* _PROBLEM TO WORK ON_: Needed from the data below: every line from the one with "er it sits for a while some dried fruits and" up to and including the one with "rně dřevité", repeated exactly and with nothing else.

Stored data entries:

╭──

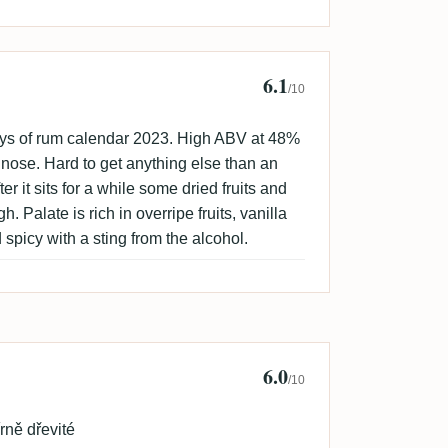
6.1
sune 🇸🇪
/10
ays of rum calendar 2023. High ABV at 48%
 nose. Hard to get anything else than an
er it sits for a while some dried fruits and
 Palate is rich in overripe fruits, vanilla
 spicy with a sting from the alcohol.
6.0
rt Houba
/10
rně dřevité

╰──
╭──

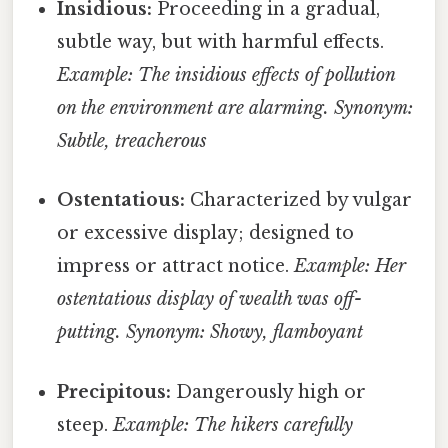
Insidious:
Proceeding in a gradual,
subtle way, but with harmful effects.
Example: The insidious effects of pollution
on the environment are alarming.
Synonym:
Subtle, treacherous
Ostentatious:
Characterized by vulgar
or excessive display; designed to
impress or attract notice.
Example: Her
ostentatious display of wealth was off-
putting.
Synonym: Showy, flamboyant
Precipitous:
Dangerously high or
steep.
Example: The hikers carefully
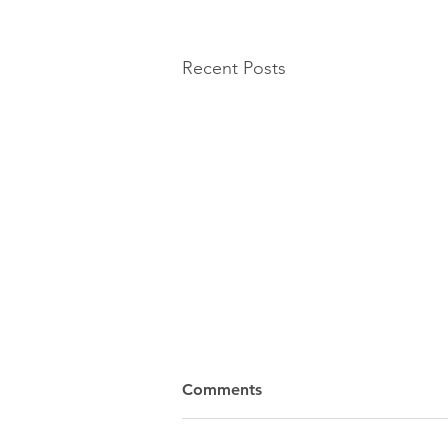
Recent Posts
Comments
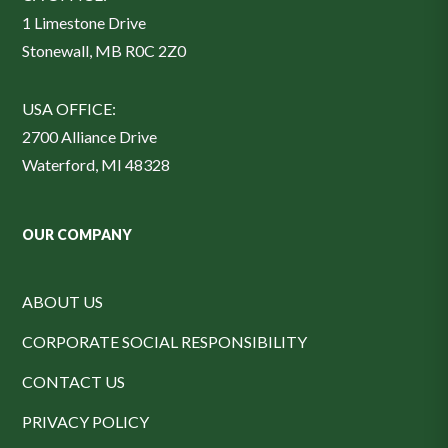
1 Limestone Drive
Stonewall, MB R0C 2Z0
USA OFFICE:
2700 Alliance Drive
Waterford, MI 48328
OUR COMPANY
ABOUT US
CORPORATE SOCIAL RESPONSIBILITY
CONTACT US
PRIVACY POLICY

╰──

* _SOLUTION TO THIS EXERCISE_:
er it sits for a while some dried fruits and
 Palate is rich in overripe fruits, vanilla
 spicy with a sting from the alcohol.
6.0
rt Houba
/10
rně dřevité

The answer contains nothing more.